(Records from a collection)
++++++++++++++++++++
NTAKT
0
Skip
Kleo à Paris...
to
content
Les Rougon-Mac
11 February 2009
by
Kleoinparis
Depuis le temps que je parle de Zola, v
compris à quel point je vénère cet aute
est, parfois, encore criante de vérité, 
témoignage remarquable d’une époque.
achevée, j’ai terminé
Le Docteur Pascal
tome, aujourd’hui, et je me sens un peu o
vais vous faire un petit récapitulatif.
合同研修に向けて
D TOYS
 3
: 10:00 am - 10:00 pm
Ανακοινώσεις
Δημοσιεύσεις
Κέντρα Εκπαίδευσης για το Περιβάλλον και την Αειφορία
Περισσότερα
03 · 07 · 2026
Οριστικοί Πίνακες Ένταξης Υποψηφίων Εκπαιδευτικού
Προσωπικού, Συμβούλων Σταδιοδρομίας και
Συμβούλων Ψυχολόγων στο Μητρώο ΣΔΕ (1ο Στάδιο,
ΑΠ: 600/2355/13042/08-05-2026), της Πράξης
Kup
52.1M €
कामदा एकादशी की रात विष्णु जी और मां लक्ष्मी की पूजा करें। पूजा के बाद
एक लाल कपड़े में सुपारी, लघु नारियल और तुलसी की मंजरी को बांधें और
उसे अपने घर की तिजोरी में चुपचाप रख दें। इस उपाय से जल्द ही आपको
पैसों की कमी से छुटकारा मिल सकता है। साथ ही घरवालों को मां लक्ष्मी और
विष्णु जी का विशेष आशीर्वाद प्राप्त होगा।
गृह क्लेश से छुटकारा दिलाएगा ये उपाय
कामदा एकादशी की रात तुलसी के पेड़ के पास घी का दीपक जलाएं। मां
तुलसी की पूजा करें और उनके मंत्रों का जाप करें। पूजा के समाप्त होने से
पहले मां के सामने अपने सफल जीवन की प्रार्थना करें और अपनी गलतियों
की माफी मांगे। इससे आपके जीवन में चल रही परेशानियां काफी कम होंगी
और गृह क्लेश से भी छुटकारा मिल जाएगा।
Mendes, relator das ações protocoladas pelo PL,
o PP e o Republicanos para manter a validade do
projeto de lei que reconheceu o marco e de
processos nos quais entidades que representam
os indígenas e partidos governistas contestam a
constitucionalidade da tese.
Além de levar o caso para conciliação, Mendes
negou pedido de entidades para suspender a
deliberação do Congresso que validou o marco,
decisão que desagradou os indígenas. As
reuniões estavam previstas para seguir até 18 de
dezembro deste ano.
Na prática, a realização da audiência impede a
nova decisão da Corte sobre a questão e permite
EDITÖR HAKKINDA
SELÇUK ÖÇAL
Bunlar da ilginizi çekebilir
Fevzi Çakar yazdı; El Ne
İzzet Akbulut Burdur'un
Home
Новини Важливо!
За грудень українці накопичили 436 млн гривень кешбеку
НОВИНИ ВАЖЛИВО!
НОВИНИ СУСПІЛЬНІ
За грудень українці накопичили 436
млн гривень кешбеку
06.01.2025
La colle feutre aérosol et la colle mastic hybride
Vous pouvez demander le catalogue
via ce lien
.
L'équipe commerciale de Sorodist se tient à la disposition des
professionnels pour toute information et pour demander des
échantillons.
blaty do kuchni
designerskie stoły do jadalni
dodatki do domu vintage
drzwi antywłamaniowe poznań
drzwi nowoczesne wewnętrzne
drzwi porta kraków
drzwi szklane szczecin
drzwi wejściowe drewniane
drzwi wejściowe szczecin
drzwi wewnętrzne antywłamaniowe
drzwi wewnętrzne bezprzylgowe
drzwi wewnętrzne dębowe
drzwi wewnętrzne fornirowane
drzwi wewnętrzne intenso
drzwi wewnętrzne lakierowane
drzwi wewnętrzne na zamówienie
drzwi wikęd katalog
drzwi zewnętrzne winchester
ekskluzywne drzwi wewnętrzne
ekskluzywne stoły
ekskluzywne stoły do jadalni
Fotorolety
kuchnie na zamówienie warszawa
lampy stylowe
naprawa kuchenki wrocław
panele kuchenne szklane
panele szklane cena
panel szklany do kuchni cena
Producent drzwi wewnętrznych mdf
++++++++++++++++++++
= Exercise instructions =
Nothing may be omitted; retype every record exactly.

= Response box =
NTAKT
0
Skip
Kleo à Paris...
to
content
Les Rougon-Mac
11 February 2009
by
Kleoinparis
Depuis le temps que je parle de Zola, v
compris à quel point je vénère cet aute
est, parfois, encore criante de vérité, 
témoignage remarquable d’une époque.
achevée, j’ai terminé
Le Docteur Pascal
tome, aujourd’hui, et je me sens un peu o
vais vous faire un petit récapitulatif.
合同研修に向けて
D TOYS
 3
: 10:00 am - 10:00 pm
Ανακοινώσεις
Δημοσιεύσεις
Κέντρα Εκπαίδευσης για το Περιβάλλον και την Αειφορία
Περισσότερα
03 · 07 · 2026
Οριστικοί Πίνακες Ένταξης Υποψηφίων Εκπαιδευτικού
Προσωπικού, Συμβούλων Σταδιοδρομίας και
Συμβούλων Ψυχολόγων στο Μητρώο ΣΔΕ (1ο Στάδιο,
ΑΠ: 600/2355/13042/08-05-2026), της Πράξης
Kup
52.1M €
कामदा एकादशी की रात विष्णु जी और मां लक्ष्मी की पूजा करें। पूजा के बाद
एक लाल कपड़े में सुपारी, लघु नारियल और तुलसी की मंजरी को बांधें और
उसे अपने घर की तिजोरी में चुपचाप रख दें। इस उपाय से जल्द ही आपको
पैसों की कमी से छुटकारा मिल सकता है। साथ ही घरवालों को मां लक्ष्मी और
विष्णु जी का विशेष आशीर्वाद प्राप्त होगा।
गृह क्लेश से छुटकारा दिलाएगा ये उपाय
कामदा एकादशी की रात तुलसी के पेड़ के पास घी का दीपक जलाएं। मां
तुलसी की पूजा करें और उनके मंत्रों का जाप करें। पूजा के समाप्त होने से
पहले मां के सामने अपने सफल जीवन की प्रार्थना करें और अपनी गलतियों
की माफी मांगे। इससे आपके जीवन में चल रही परेशानियां काफी कम होंगी
और गृह क्लेश से भी छुटकारा मिल जाएगा।
Mendes, relator das ações protocoladas pelo PL,
o PP e o Republicanos para manter a validade do
projeto de lei que reconheceu o marco e de
processos nos quais entidades que representam
os indígenas e partidos governistas contestam a
constitucionalidade da tese.
Além de levar o caso para conciliação, Mendes
negou pedido de entidades para suspender a
deliberação do Congresso que validou o marco,
decisão que desagradou os indígenas. As
reuniões estavam previstas para seguir até 18 de
dezembro deste ano.
Na prática, a realização da audiência impede a
nova decisão da Corte sobre a questão e permite
EDITÖR HAKKINDA
SELÇUK ÖÇAL
Bunlar da ilginizi çekebilir
Fevzi Çakar yazdı; El Ne
İzzet Akbulut Burdur'un
Home
Новини Важливо!
За грудень українці накопичили 436 млн гривень кешбеку
НОВИНИ ВАЖЛИВО!
НОВИНИ СУСПІЛЬНІ
За грудень українці накопичили 436
млн гривень кешбеку
06.01.2025
La colle feutre aérosol et la colle mastic hybride
Vous pouvez demander le catalogue
via ce lien
.
L'équipe commerciale de Sorodist se tient à la disposition des
professionnels pour toute information et pour demander des
échantillons.
blaty do kuchni
designerskie stoły do jadalni
dodatki do domu vintage
drzwi antywłamaniowe poznań
drzwi nowoczesne wewnętrzne
drzwi porta kraków
drzwi szklane szczecin
drzwi wejściowe drewniane
drzwi wejściowe szczecin
drzwi wewnętrzne antywłamaniowe
drzwi wewnętrzne bezprzylgowe
drzwi wewnętrzne dębowe
drzwi wewnętrzne fornirowane
drzwi wewnętrzne intenso
drzwi wewnętrzne lakierowane
drzwi wewnętrzne na zamówienie
drzwi wikęd katalog
drzwi zewnętrzne winchester
ekskluzywne drzwi wewnętrzne
ekskluzywne stoły
ekskluzywne stoły do jadalni
Fotorolety
kuchnie na zamówienie warszawa
lampy stylowe
naprawa kuchenki wrocław
panele kuchenne szklane
panele szklane cena
panel szklany do kuchni cena
Producent drzwi wewnętrznych mdf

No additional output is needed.